(EXTRACTED ENTRIES Opens)

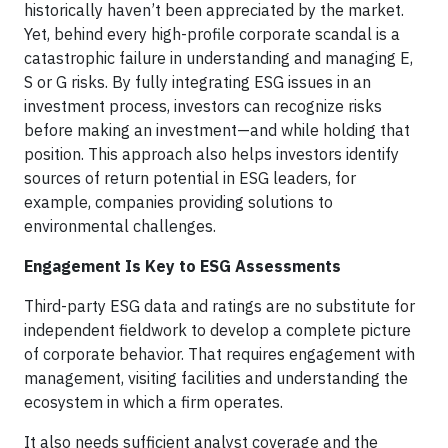
historically haven’t been appreciated by the market.
Yet, behind every high-profile corporate scandal is a
catastrophic failure in understanding and managing E,
S or G risks. By fully integrating ESG issues in an
investment process, investors can recognize risks
before making an investment—and while holding that
position. This approach also helps investors identify
sources of return potential in ESG leaders, for
example, companies providing solutions to
environmental challenges.
Engagement Is Key to ESG Assessments
Third-party ESG data and ratings are no substitute for
independent fieldwork to develop a complete picture
of corporate behavior. That requires engagement with
management, visiting facilities and understanding the
ecosystem in which a firm operates.
It also needs sufficient analyst coverage and the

(EXTRACTED ENTRIES Closes)

WHAT NEEDS TO BE DONE:
Note each line above that contains "investment" and copy it out.

EXERCISE ANSWER:
investment process, investors can recognize risks
before making an investment—and while holding that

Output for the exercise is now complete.